Start an Elasticsearch Docker container

Docker containers are really convenient for this.

Get a recent Elasticsearch Docker container:

docker pull docker.elastic.co/elasticsearch/elasticsearch:6.2.1
6.2.1: Pulling from elasticsearch/elasticsearch
Digest: sha256:cc5fe435b81c0b586363ca33573e802a060468ae93a6cb4702caa1e336f4d1c3
Status: Image is up to date for docker.elastic.co/elasticsearch/elasticsearch:6.2.1

Run ES, exposing port 9200 for queries:

docker run --name es -d -p 9200:9200 -p 9300:9300 -e "discovery.type=single-node" docker.elastic.co/elasticsearch/elasticsearch:6.2.1
0ea334fdb6e7f4d9542a2f6768290c0743fbf464eef390328aeb99fd065bf041

Query the container to test aliveness:

curl localhost:9200
{
  "name" : "5G3WnUv",
  "cluster_name" : "docker-cluster",
  "cluster_uuid" : "gwX4DRPSStiP38PBzqiJ_Q",
  "version" : {
    "number" : "6.2.1",
    "build_hash" : "7299dc3",
    "build_date" : "2018-02-07T19:34:26.990113Z",
    "build_snapshot" : false,
    "lucene_version" : "7.2.1",
    "minimum_wire_compatibility_version" : "5.6.0",
    "minimum_index_compatibility_version" : "5.0.0"
  },
  "tagline" : "You Know, for Search"
}

Dynamic mapping example

Create a new index

Dynamic mapping is great for exploratory work. You don’t need to plan your data structure, just index it and query away.

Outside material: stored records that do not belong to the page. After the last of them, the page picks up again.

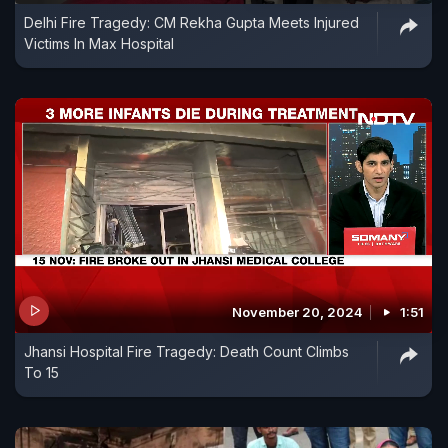
Delhi Fire Tragedy: CM Rekha Gupta Meets Injured
Victims In Max Hospital
November 20, 2024
1:51
Jhansi Hospital Fire Tragedy: Death Count Climbs
To 15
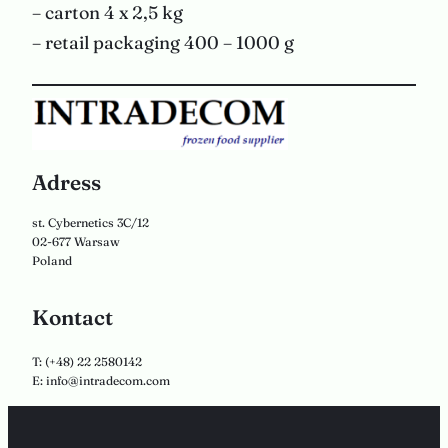
– carton 4 x 2,5 kg
– retail packaging 400 – 1000 g
Adress
st. Cybernetics 3C/12
02-677 Warsaw
Poland
Kontact
T: (+48) 22 2580142
E: info@intradecom.com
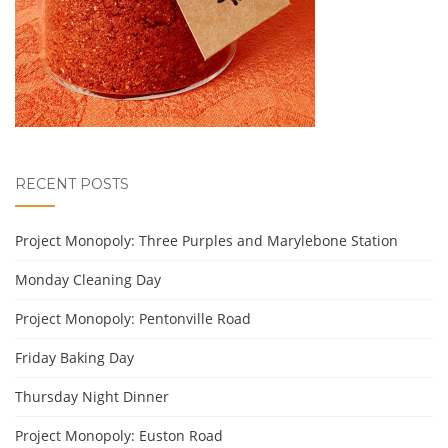
RECENT POSTS
Project Monopoly: Three Purples and Marylebone Station
Monday Cleaning Day
Project Monopoly: Pentonville Road
Friday Baking Day
Thursday Night Dinner
Project Monopoly: Euston Road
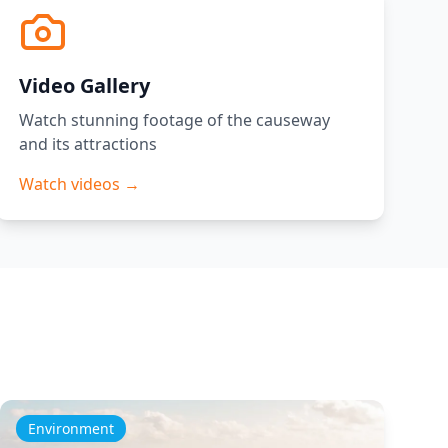
Video Gallery
Watch stunning footage of the causeway
and its attractions
Watch videos →
Environment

Create an imaginatively-named new index:

curl -XPUT http://localhost:9200/new_index?pretty -H "content-type: application/json" -d @- <<EOF
{}
EOF
{
  "acknowledged" : true,
  "shards_acknowledged" : true,
  "index" : "new_index"
}

Add three initial documents

Add three documents into the index, each with a different structure but some overlapping keys:

curl -XPUT http://localhost:9200/new_index/_doc/001 -H "content-type: application/json" -d @- <<EOF
{
  "user": "thecambian",
  "when": "yesterday",
  "message": "trying out Elasticsearch's essential stuff",
  "source": "elasticsearch documentation"
}
EOF

echo

curl -XPUT http://localhost:9200/new_index/_doc/002 -H "content-type: application/json" -d @- <<EOF
{
  "when": "2017-01-01T12:00:33Z",
  "url": "https://www.google.com/search?q=elasticsearch",
  "source_ip": "127.0.0.1"
}
EOF

echo

curl -XPUT http://localhost:9200/new_index/_doc/003 -H "content-type: application/json" -d @- <<EOF
{
  "start": "2017-02-01T14:41:23Z",
  "author": "cambium",
  "article": {
    "topic": "great features for elasticsearch",
    "tags": [ "elasticsearch", "databases", "technology" ]
  }
}
EOF
{"_index":"new_index","_type":"_doc","_id":"001","_version":1,"result":"created","_shards":{"total":2,"successful":1,"failed":0},"_seq_no":0,"_primary_term":1}
{"_index":"new_index","_type":"_doc","_id":"002","_version":1,"result":"created","_shards":{"total":2,"successful":1,"failed":0},"_seq_no":1,"_primary_term":1}
{"_index":"new_index","_type":"_doc","_id":"003","_version":1,"result":"created","_shards":{"total":2,"successful":1,"failed":0},"_seq_no":0,"_primary_term":1}

Query the new index

Run a quick search for elastic* on these new data, using JQ to filter the result down to just the hits count:

curl 'http://localhost:9200/new_index/_search?q=elastic*' | jq .hits.total
3

All three documents match!

Dynamic mapping problems

Not all datatypes are dynamically mapped

How did Elasticsearch map the source_ip field?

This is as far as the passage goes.